В многосемейной коммунальной квартире, о которой идет речь, в двух смежных комнатах в послевоенные годы проживала семья Черновых, вернее, то, что от неё осталось – три брата: Дмитрий, Юрий и Александр. Родных отца с матерью у них не было. Отец был расстрелян в феврале 1939 году. Тогда только что пришедший в конце 1938 года к власти Берия инициировал расследования
Так сложилось, что братья Черновы жили в Брюсовом переулке, а их приемные родители на Соколе. Пожилые люди были не в состоянии опекать своих приемных детей каждодневно.
Вынужденная необходимость рассчитывать только на собственные силы и поддержку друг друга приучила братьев к взрослой самостоятельности при организации собственного повседневного быта, учебного процесса, всех сторон своей жизнедеятельности. Ничего не оставалось делать, как признать такое положение естественным и неизбежным, пусть зачастую и утомительным, скучным и трудоемким.
Юрий Чернов был первым из братьев Черновых, с которым я познакомился, когда учился в восьмом классе.

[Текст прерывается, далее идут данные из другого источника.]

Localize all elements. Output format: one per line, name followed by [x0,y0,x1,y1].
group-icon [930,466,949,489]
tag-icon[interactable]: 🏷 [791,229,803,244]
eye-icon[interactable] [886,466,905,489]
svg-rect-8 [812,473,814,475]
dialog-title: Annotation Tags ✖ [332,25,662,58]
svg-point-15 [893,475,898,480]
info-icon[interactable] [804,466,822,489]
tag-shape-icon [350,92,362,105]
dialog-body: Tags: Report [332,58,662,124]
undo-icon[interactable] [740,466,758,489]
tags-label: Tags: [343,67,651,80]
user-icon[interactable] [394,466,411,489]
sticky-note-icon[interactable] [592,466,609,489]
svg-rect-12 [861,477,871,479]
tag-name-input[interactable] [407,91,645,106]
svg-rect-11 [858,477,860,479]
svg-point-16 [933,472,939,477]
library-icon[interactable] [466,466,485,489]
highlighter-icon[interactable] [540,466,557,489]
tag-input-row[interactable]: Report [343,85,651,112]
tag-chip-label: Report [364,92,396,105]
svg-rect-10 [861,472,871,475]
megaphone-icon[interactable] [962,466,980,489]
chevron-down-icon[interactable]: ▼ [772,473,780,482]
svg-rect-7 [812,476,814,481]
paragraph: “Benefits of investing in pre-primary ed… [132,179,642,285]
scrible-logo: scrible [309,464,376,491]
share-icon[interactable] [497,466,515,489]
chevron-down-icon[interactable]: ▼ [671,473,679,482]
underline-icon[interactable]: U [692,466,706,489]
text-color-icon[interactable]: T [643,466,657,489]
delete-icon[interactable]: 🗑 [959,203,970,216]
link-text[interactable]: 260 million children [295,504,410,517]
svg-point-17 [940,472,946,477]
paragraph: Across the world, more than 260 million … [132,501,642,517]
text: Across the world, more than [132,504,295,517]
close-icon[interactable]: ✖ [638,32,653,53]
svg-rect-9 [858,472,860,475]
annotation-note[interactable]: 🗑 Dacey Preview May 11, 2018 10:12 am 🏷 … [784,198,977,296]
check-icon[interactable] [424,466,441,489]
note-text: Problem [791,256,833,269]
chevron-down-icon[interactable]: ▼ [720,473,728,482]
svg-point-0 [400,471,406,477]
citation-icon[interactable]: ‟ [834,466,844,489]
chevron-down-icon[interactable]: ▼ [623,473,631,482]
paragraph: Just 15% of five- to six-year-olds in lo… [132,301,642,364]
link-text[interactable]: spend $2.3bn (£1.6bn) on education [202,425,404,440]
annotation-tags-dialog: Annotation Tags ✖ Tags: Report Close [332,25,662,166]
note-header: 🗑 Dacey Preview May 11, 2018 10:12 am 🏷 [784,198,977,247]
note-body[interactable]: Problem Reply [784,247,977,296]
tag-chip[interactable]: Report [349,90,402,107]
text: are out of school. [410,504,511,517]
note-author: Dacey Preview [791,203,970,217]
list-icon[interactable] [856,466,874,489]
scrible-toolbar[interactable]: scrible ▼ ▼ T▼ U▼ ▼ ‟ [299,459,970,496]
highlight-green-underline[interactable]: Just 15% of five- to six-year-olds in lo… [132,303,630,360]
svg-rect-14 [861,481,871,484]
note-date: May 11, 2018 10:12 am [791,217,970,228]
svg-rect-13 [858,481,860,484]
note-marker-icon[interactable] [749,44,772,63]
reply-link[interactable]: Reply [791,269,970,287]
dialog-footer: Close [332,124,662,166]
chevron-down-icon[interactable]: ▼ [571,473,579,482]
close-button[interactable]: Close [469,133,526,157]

Его представил нашей компании Василий Ливанов. После окончания седьмого класса общеобразовательной средней школы № 170, Василий поступил в Московскую среднюю художественную школу (МСХШ), где уже учился Юрий Чернов.
Посторонние молодые люди как мужского, так – правда, значительно реже – женского пола, оказавшиеся в сложившейся еще в школьные годы сплоченной группе ребят-единомышленников, редко в ней задерживались. Наша напускная заумь, вычурный ритуал общения с устоявшимися ассоциативными вывертами и собственным слэнгом отпугивали нормальных юношей и девушек. Однако Юра Чернов, молодой человек нашего возраста, внешне отличавшийся от остальных «гусар» курчавой шевелюрой да страшной худобой, не стушевался перед показушным гусарским выпендрежем. Он держался в общение с нами с достоинством, с независимой самостоятельностью и очень скоро без каких-либо усилий с обеих сторон занял достойное место в наших рядах.
Со временем центр «гусарской» активности полностью переместился в коммунальную квартиру в Брюсовом переулке, где Юрий Чернов, не претендуя на эту роль, стал для нас своего рода авторитетом по поведению, реакцией которого мы стали невольно соизмерять свои собственные поступки. Он, кстати, ввел в нашу компанию нового члена – студента-медика Тельмана, – лицо, как теперь говорят, кавказской национальности, зарабатывающего себе на проживание и учебу в Москве работой на «Скорой помощи».
Юрий никогда не стремился привлечь к себе внимание, хотя был настоящим эрудитом и потрясающим рассказчиком. Мысли свои он высказывал четкими логически выверенными фразами и всегда по существу. Однако о своем раннем детстве, трагедии, постигшей их семью, трудном периоде эвакуации из Москвы в годы войны, смерти матери, появлении приемных родителей избегал говорить вообще.
В числе наши знакомых взрослых, преподавателей, родителей, что было тогда объяснимо, не находилось желающих поделиться с нами соображениями об изъянах общественного устройства, в котором мы жили. Очевидно, если такие желающие потенциально и имелись, то у них еще были свежи воспоминания о том, что им пришлось пережить в предвоенные годы. Не давала возможности забыть об этом борьба с учеными-генетиками, космополитизмом, врачами-убийцами, волнами накрывающая общество в первые послевоенные годы.